There is so much statistical data available for football teams that it is tempting to dump them all into regression software. Doing that would produce a very high r-squared, but would include so much noise, so many non-repeating circumstantial conditions, that it would not be an effective prediction model. I believe this is why so many other models out there do so poorly. A system like DVOA may be very good at quantifying how well teams have done to date--something we already know, but not as good at telling us which teams are likely to do well in the future.
Team Stat Self-Correlations
To test which variables should remain in a prediction model, I tested how well each variable predicted itself from the first half of a season to the second half. This is known as longitudinal auto-correlation. This method tests how enduring and repeatable each variable is.
I tested how well team efficiency stats from weeks 1-8 predicted themselves from weeks 9-17. For example, I tested how well offensive passing efficiency from the first half of the season predicted pass efficiency in the second half of the season. Both offensive and defensive stats were tested. I used data from the 2006 and 2007 regular seasons for all 32 teams (n=64, with two exceptions: mid-season 3rd down conversion rate and penalty rates were not available for 2006.)

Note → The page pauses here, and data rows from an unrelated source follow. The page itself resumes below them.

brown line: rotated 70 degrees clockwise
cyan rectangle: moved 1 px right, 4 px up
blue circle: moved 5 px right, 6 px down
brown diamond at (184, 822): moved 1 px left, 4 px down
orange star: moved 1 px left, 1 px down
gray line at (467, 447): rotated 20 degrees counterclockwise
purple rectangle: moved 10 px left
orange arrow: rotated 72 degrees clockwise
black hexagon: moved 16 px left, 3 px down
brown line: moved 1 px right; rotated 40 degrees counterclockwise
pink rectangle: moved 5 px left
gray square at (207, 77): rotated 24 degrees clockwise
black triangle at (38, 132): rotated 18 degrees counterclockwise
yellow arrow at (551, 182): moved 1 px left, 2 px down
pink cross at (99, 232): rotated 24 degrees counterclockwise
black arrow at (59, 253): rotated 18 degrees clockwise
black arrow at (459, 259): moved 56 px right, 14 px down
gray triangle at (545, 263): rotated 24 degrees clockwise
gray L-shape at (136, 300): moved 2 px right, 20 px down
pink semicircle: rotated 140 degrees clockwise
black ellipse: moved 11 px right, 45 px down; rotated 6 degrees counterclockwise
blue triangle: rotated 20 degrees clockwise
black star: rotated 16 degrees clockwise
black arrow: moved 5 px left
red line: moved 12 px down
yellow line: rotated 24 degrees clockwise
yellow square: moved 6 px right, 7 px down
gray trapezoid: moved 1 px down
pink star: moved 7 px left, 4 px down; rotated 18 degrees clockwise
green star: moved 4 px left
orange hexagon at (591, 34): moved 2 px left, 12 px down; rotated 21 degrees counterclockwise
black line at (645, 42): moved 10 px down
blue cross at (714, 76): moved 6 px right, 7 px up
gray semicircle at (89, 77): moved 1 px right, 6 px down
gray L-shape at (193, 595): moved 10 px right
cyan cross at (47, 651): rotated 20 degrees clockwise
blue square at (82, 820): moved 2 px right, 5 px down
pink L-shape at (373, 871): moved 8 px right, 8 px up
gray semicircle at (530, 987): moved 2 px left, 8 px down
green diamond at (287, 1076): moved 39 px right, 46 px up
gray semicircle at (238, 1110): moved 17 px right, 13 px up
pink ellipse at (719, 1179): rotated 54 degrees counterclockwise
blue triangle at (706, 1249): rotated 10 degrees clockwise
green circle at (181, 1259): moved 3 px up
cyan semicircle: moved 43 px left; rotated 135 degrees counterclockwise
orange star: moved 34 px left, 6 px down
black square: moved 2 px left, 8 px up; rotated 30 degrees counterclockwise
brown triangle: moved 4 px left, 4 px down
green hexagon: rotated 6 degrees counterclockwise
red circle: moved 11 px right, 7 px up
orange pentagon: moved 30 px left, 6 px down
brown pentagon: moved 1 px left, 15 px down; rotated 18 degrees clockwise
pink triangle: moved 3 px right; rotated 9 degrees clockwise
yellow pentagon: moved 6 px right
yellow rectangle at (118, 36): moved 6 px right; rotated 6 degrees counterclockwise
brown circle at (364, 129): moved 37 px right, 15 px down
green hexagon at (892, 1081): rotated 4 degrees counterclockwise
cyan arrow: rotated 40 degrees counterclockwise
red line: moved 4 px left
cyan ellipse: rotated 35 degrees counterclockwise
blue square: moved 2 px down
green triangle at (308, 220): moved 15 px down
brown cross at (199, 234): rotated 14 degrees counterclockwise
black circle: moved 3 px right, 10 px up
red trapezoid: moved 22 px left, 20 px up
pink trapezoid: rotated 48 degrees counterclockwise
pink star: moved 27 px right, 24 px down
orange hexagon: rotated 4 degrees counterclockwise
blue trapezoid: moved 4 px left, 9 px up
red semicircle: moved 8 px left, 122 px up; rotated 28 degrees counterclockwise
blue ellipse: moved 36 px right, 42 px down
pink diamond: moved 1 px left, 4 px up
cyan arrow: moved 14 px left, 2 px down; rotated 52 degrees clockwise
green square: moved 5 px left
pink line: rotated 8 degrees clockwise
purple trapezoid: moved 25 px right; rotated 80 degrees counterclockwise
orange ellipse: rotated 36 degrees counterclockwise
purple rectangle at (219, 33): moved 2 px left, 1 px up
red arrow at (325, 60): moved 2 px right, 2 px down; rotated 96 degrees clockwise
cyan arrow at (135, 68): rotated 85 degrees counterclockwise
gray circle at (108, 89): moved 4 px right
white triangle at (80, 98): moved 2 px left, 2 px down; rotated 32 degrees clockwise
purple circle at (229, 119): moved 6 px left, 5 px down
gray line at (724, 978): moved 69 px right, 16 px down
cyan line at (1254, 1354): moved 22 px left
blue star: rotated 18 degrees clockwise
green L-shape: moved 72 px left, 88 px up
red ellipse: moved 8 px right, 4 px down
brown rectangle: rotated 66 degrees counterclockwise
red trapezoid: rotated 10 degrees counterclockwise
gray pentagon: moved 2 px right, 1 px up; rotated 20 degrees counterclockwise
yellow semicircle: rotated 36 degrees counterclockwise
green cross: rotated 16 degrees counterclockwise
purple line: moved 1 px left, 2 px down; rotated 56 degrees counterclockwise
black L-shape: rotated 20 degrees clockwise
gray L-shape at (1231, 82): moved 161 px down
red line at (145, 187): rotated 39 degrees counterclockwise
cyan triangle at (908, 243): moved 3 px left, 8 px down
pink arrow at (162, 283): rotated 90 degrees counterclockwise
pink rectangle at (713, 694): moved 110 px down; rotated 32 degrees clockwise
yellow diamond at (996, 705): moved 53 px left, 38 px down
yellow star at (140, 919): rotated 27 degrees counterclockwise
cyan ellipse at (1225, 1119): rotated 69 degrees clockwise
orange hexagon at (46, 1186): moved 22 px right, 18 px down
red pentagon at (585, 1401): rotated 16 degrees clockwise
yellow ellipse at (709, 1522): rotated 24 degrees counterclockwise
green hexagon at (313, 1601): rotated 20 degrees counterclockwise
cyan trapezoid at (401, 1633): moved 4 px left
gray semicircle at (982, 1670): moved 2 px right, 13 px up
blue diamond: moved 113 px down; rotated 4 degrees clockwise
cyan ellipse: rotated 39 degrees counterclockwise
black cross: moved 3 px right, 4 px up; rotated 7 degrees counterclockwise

The correlation coefficients between team stats from weeks 1-8 with stats from weeks 9-17 are listed in the table below.
|D Int Rate||0.08|
|D Sack Rate||0.24|
|O 3D Rate||0.43|
|O Fumble Rate||0.48|
|O Int Rate||0.27|
|O Sack Rate||0.26|
The longitudinal correlations range from as high as 0.60 for defensive pass efficiency and 0.58 for offensive pass efficiency, to as low as 0.08 for defensive interception rate.
The defensive interception rate stands out as the least enduring, least consistent team stat. In contrast, offensive interception rates correlate significantly better, with a coefficient of 0.27.
This indicates there is a lot of randomness in interceptions, which is no surprise. But producing defensive interception does not appear to be an enduring, repeatable ability of a team. Instead, it appears that defensive interceptions are more of a function of 1) randomness, and 2) their opponents' tendency to throw interceptions. In other words, interceptions are very random, and they are 'thrown' by an offense much more than they are 'taken' by a defense.
In following posts, I'll demonstrate that some of the more random team stats can be more accurately predicted by using other, less noisy stats instead of the to-date stats themselves. This may have large implications for an improved game prediction model.